-- RECORDS SUPPLIED follows --
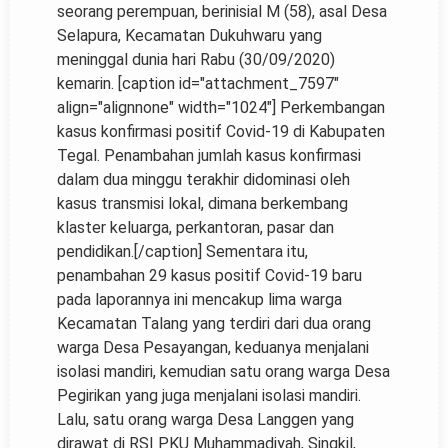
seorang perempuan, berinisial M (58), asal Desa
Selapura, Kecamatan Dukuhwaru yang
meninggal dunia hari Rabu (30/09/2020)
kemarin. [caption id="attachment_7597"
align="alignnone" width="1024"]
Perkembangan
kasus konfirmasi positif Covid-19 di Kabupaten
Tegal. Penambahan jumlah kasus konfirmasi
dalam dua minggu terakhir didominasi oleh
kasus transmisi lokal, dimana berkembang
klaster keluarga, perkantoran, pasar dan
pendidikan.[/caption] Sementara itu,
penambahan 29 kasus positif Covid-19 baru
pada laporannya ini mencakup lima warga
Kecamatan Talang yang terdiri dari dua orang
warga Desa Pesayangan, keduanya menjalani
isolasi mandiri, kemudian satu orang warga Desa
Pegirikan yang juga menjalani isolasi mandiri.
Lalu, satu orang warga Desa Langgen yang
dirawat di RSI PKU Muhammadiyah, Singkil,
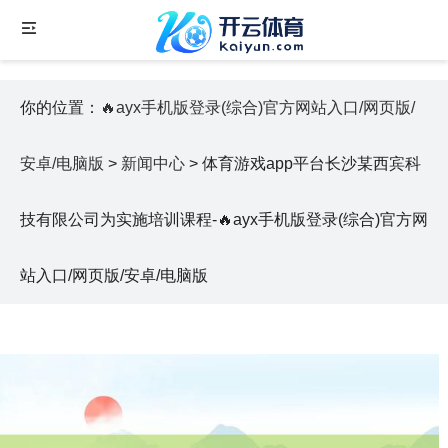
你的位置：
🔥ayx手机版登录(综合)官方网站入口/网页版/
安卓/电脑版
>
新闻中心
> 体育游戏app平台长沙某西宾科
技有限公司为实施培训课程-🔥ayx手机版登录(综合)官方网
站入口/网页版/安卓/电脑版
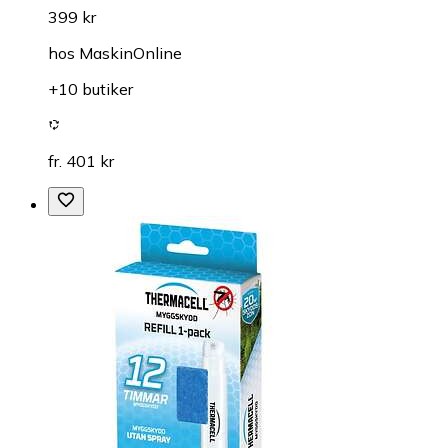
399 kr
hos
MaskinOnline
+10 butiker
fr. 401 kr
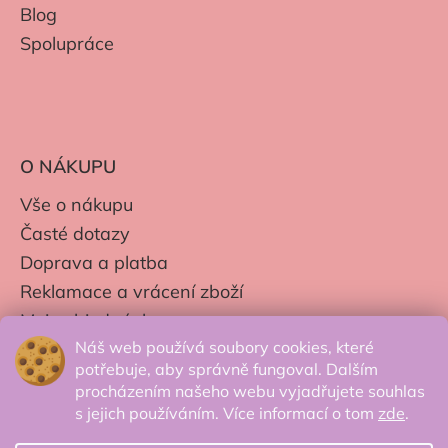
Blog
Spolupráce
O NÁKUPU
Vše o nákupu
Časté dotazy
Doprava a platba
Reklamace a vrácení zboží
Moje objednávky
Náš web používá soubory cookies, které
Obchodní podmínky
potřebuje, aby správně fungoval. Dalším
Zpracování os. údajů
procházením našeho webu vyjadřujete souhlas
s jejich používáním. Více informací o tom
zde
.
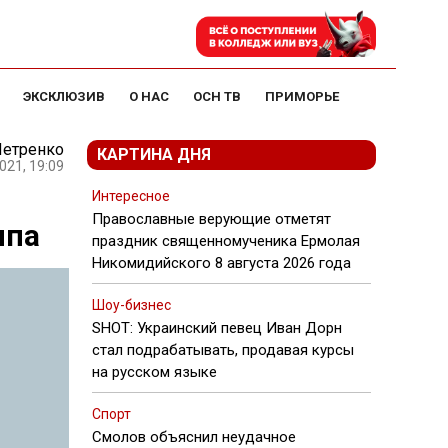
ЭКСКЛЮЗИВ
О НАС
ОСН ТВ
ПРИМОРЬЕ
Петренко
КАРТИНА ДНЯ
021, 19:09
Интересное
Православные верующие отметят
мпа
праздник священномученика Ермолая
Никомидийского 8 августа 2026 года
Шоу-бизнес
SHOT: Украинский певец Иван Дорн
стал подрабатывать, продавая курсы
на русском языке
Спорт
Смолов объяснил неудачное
-- RECORDS SUPPLIED concluded --
-- RECORDS SUPPLIED follows --
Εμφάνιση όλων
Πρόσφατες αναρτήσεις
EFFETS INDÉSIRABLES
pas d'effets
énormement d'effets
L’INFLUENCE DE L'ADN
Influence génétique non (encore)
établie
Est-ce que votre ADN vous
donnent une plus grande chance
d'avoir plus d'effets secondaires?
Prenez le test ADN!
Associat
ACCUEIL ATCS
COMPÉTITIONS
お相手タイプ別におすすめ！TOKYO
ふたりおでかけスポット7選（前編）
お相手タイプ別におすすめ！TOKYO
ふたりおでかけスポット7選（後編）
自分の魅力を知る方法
-- RECORDS SUPPLIED concluded --
-- RECORDS SUPPLIED follows --
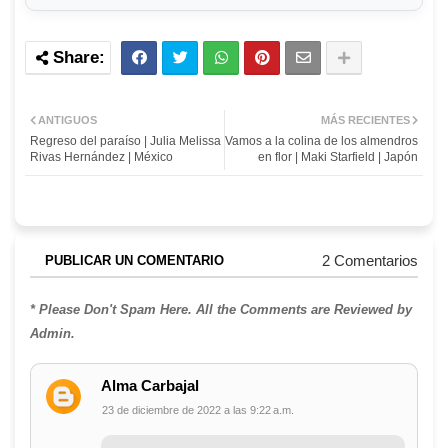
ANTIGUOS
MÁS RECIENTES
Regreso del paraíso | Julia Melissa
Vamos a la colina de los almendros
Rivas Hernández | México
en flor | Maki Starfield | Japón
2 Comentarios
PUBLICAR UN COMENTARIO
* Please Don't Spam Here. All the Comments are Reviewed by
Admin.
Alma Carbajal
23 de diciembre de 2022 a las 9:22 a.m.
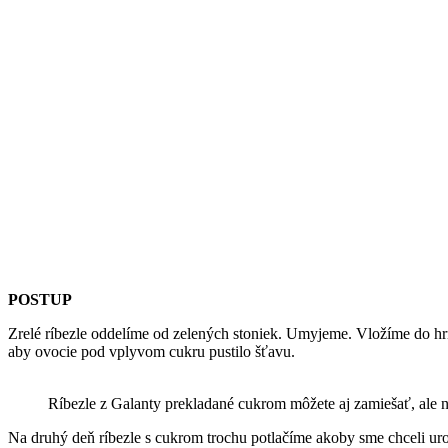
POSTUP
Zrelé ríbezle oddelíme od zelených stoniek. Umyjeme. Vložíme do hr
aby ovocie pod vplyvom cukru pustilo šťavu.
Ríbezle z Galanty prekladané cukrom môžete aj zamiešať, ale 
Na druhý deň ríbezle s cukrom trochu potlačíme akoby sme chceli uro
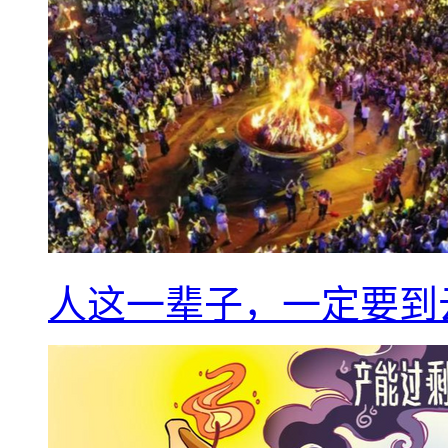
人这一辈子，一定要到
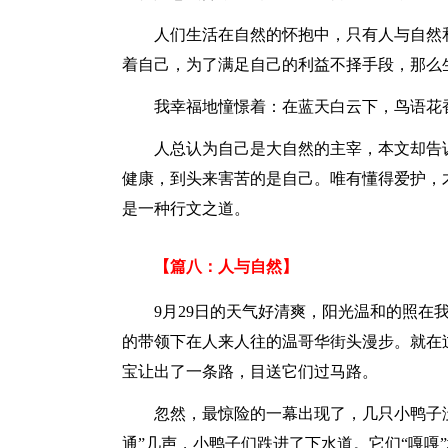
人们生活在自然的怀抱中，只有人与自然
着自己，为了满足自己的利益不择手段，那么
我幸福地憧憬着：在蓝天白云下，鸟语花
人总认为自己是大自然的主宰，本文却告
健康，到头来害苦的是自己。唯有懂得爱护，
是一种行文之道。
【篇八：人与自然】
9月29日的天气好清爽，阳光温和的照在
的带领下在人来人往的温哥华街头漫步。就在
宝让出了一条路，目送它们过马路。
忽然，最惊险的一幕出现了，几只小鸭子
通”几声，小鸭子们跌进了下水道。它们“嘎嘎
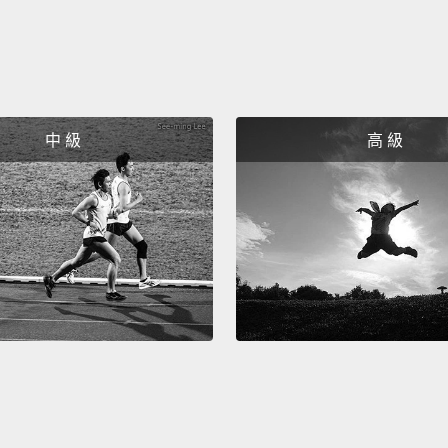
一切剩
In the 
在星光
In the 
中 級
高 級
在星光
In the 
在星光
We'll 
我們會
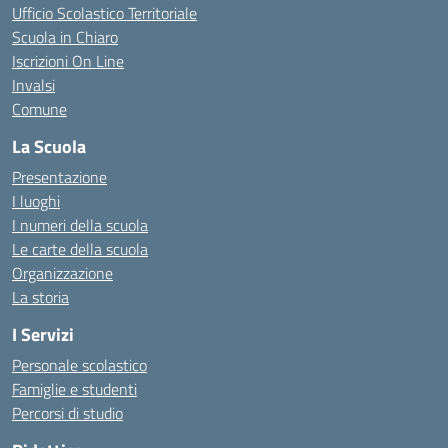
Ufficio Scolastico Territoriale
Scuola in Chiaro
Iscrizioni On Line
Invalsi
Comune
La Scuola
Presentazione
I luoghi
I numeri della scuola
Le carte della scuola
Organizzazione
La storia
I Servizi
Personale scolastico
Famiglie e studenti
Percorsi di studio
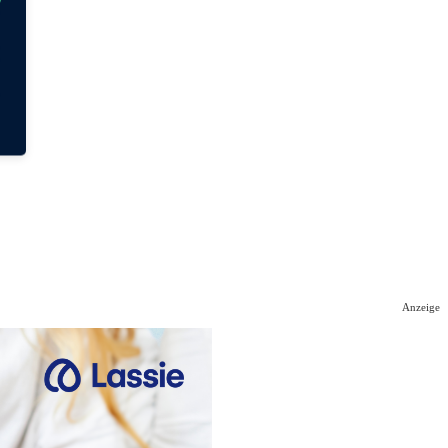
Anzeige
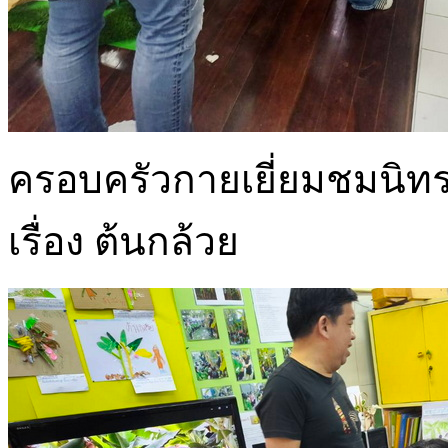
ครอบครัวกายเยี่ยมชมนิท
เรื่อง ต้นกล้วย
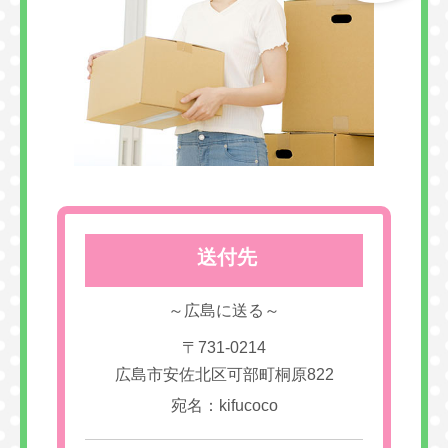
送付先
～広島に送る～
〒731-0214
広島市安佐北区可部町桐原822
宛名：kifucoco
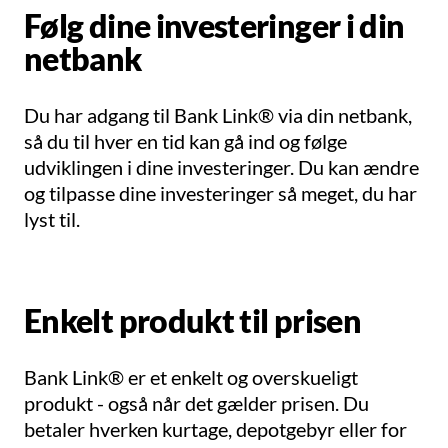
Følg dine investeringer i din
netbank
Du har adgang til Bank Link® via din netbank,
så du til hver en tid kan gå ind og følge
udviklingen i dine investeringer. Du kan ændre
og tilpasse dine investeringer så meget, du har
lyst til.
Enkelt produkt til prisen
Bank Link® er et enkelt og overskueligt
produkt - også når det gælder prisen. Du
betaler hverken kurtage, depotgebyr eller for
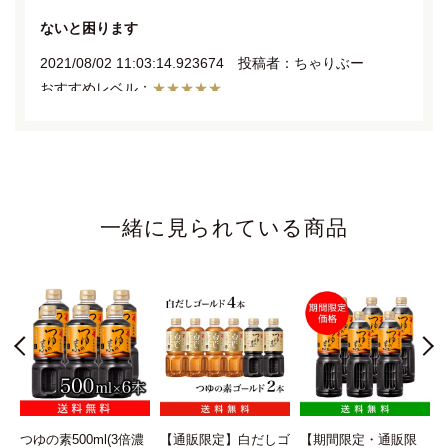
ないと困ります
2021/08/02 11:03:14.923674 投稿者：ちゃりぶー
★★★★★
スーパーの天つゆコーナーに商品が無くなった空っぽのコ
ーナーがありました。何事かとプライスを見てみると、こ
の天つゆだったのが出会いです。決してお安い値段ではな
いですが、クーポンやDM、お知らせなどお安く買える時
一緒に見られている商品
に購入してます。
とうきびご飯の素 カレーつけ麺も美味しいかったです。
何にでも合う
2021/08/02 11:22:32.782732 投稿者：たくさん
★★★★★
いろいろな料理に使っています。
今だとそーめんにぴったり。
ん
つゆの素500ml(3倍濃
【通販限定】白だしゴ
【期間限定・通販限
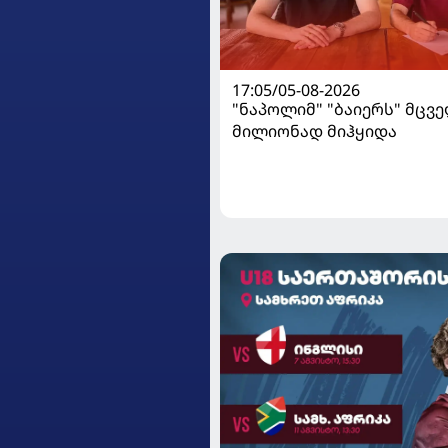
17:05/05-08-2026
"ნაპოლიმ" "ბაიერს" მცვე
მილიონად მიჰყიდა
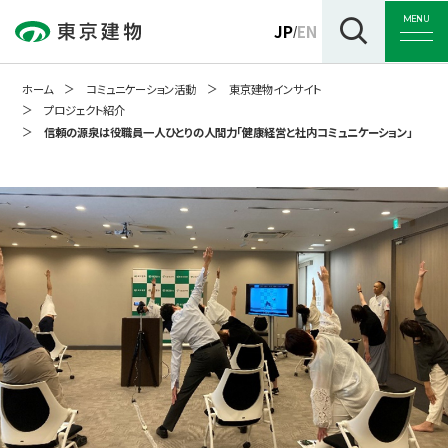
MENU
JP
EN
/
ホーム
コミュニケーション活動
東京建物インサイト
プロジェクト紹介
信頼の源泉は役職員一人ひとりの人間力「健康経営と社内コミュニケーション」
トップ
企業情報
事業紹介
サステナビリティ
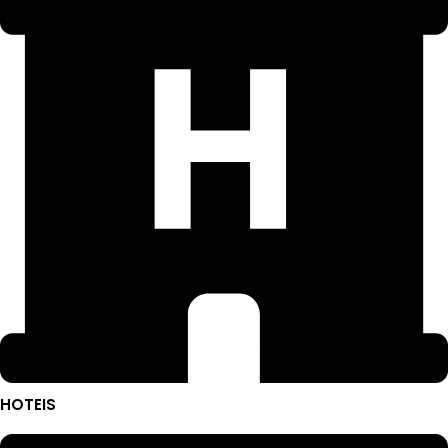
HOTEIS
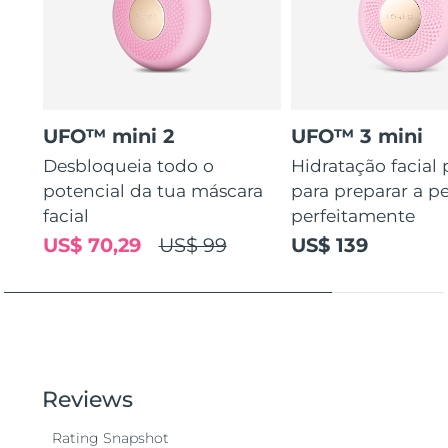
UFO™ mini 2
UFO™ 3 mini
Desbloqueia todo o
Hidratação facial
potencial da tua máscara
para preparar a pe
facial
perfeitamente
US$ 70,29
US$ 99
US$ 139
-- RECORDS SUPPLIED concluded --
REQUIRED WORK: Above are some records; extract exactly the lines from the one containing "seorang perempuan, berinisial" through the one containing "Смолов объяснил неудачное" and drop the pictures.

ANSWER SECTION:
seorang perempuan, berinisial M (58), asal Desa
Selapura, Kecamatan Dukuhwaru yang
meninggal dunia hari Rabu (30/09/2020)
kemarin. [caption id="attachment_7597"
align="alignnone" width="1024"]
Perkembangan
kasus konfirmasi positif Covid-19 di Kabupaten
Tegal. Penambahan jumlah kasus konfirmasi
dalam dua minggu terakhir didominasi oleh
kasus transmisi lokal, dimana berkembang
klaster keluarga, perkantoran, pasar dan
pendidikan.[/caption] Sementara itu,
penambahan 29 kasus positif Covid-19 baru
pada laporannya ini mencakup lima warga
Kecamatan Talang yang terdiri dari dua orang
warga Desa Pesayangan, keduanya menjalani
isolasi mandiri, kemudian satu orang warga Desa
Pegirikan yang juga menjalani isolasi mandiri.
Lalu, satu orang warga Desa Langgen yang
dirawat di RSI PKU Muhammadiyah, Singkil,
你的位置：
🔥ayx手机版登录(综合)官方网站入口/网页版/
安卓/电脑版
>
新闻中心
> 体育游戏app平台长沙某西宾科
技有限公司为实施培训课程-🔥ayx手机版登录(综合)官方网
站入口/网页版/安卓/电脑版
399 kr
hos
MaskinOnline
+10 butiker
fr. 401 kr
Blog
Spolupráce
O NÁKUPU
Vše o nákupu
Časté dotazy
Doprava a platba
Reklamace a vrácení zboží
Moje objednávky
Náš web používá soubory cookies, které
Obchodní podmínky
potřebuje, aby správně fungoval. Dalším
Zpracování os. údajů
procházením našeho webu vyjadřujete souhlas
s jejich používáním. Více informací o tom
zde
.
ЭКСКЛЮЗИВ
О НАС
ОСН ТВ
ПРИМОРЬЕ
Петренко
КАРТИНА ДНЯ
021, 19:09
Интересное
Православные верующие отметят
мпа
праздник священномученика Ермолая
Никомидийского 8 августа 2026 года
Шоу-бизнес
SHOT: Украинский певец Иван Дорн
стал подрабатывать, продавая курсы
на русском языке
Спорт
Смолов объяснил неудачное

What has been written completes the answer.